The previous time these companies reported a sustained double-digit topline growth rate was between 1990-91 and 1998-99. Some of the companies in the sample are ITC, Hindustan Unilever, Asian Paints, Colgate Palmolive, Nestle, Dabur, Britannia and Pidilite (see chart).
“Rural demand has been the key growth driver for us and it has spared our blushes from an otherwise lacklustre demand scenario in urban areas in the past few years,” says Jyothy Labs CEO S Raghunandan, who expects the trend to continue. Jyothy has stepped up marketing and sales & distribution efforts at rural centres and in smaller towns to take advantage of this growth opportunity.
The story for cement makers is similar. “There has been a big boom in construction of houses in villages and smaller towns. This has sustained the overall demand, despite a construction slowdown in large cities,” says Ashok Bhandari, chief financial officer of Shree Cement, one of the top cement makers in North India. The company has appointed nearly 25,000 dealers in Rajasthan, its home market. It has now forayed in Bihar as well.
Among automobile products, two-wheelers continue to report growth, even as car makers have been hot by a fall in demand. Motorcycles, especially the entry-level 100-cc ones, have become the preferred mode of personal transport.
Food continued to be the biggest item of spending, accounting for 53 per cent of an average rural Indian’s household consumption during 2011-12. This included 10.8 per cent for cereals and cereal substitutes, eight per cent for milk & milk products and 6.6 per cent for vegetables.
Among non-food items, fuel for cooking and lighting accounted for 8 per cent, clothing and footwear for seven per cent, medical expenses for 6.7 per cent, conveyance and other consumer services four per cent each and consumer durables 4.5 per cent.

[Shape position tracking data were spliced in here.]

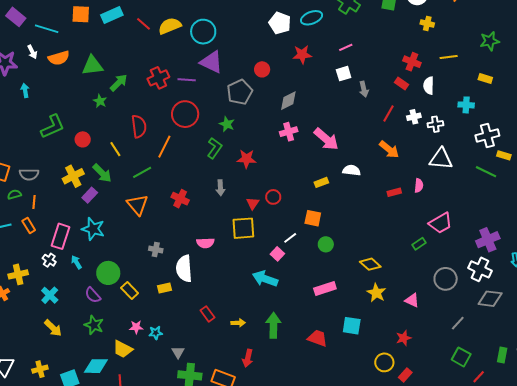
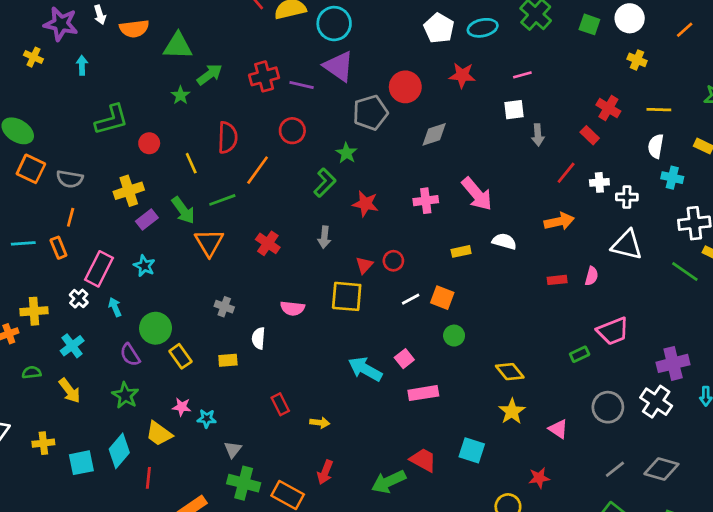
red circle: (262, 69) -> (405, 87), size x1.5
white semicircle: (429, 86) -> (656, 146), moved
red circle: (185, 114) -> (292, 131), size x0.7
pink cross: (289, 132) -> (426, 201), moved
orange arrow: (389, 150) -> (559, 221), turned -60
green arrow: (102, 173) -> (183, 210), moved
green semicircle: (14, 194) -> (32, 372), moved
cyan star: (93, 229) -> (144, 266), size x0.7
white line: (290, 238) -> (411, 299), moved
pink square: (277, 254) -> (404, 359), moved
white semicircle: (184, 269) -> (258, 338), size x0.6
pink rectangle: (325, 289) -> (423, 393), moved
gray diamond: (490, 299) -> (661, 469), moved
green arrow: (273, 325) -> (389, 482), moved, turned -125
cyan diamond: (96, 366) -> (119, 451), turned -60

For an average urban Indian, 42.6 per cent of the value of household consumption was accounted for by food, including 6.7 per cent by cereals and seven per cent by milk & milk products.

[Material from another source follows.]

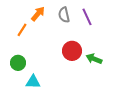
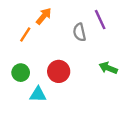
gray semicircle: (64, 15) -> (79, 32), moved
red circle: (72, 51) -> (59, 71), moved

Economists attribute the surge in rural consumption to the UPA policy of putting more cash in the hands of rural residents through higher minimum support price for food grains and higher wages under the Mahatma Gandhi National Rural Employment Guarantee Scheme (NREGS).
“There has been a steady rise in the minimum support price for wheat and paddy (rice) over the past five years. This has provided higher income to farmers. Besides, wages under NREGS are linked to inflation; this put a floor to wages and boosted income for daily-wage earners,” says Madan Sabnavis, head economist at Care Ratings. As rural households have higher propensity to consume, higher income has translated into greater spending.
The trend has been aided by a rise in share of non-farm activity in rural economy. “Rural economy is no more about farming. Nearly half the rural income is accounted for by non-farm activities like construction, retail, repairs, transport, communications and financial services. Their importance continues to rise as core agriculture sector has done well and the government has been supportive,” says Devendra Pant, chief economist at India Ratings.